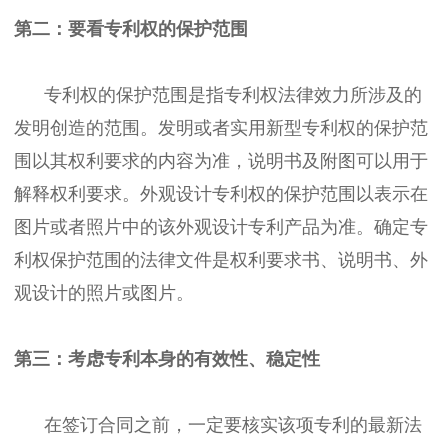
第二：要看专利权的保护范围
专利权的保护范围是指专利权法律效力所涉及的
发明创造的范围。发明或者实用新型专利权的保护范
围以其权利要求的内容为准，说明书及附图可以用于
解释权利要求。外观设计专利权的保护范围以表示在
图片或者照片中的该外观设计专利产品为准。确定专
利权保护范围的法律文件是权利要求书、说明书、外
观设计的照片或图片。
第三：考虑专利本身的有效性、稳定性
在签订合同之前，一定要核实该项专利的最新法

------------------------------------------------------------

> **Problem description**:
Transcribe the material above word for word; images do not belong in the copy.

> **Answer to this exercise**:
第二：要看专利权的保护范围
专利权的保护范围是指专利权法律效力所涉及的
发明创造的范围。发明或者实用新型专利权的保护范
围以其权利要求的内容为准，说明书及附图可以用于
解释权利要求。外观设计专利权的保护范围以表示在
图片或者照片中的该外观设计专利产品为准。确定专
利权保护范围的法律文件是权利要求书、说明书、外
观设计的照片或图片。
第三：考虑专利本身的有效性、稳定性
在签订合同之前，一定要核实该项专利的最新法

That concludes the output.